**WORK TO COMPLETE**
Anywhere the string "фото" shows up in the listing below, copy the line it is in.

**GIVEN RECORDS**

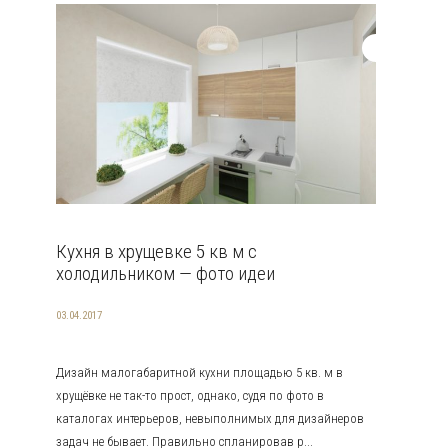
Кухня в хрущевке 5 кв м с
холодильником — фото идеи
03.04.2017
Дизайн малогабаритной кухни площадью 5 кв. м в
хрущёвке не так-то прост, однако, судя по фото в
каталогах интерьеров, невыполнимых для дизайнеров
задач не бывает. Правильно спланировав р...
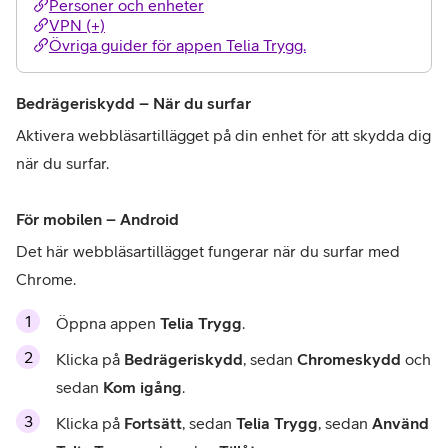
Personer och enheter
VPN (+)
Övriga guider för appen Telia Trygg.
Bedrägeriskydd – När du surfar
Aktivera webbläsartillägget på din enhet för att skydda dig 
när du surfar.
För mobilen – Android
Det här webbläsartillägget fungerar när du surfar med 
Chrome.
Öppna appen 
Telia Trygg
.
Klicka på 
Bedrägeriskydd
, sedan 
Chromeskydd
 och 
sedan 
Kom igång
.
Klicka på 
Fortsätt
, sedan 
Telia Trygg
, sedan 
Använd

**WRITTEN SOLUTION**
холодильником — фото идеи
хрущёвке не так-то прост, однако, судя по фото в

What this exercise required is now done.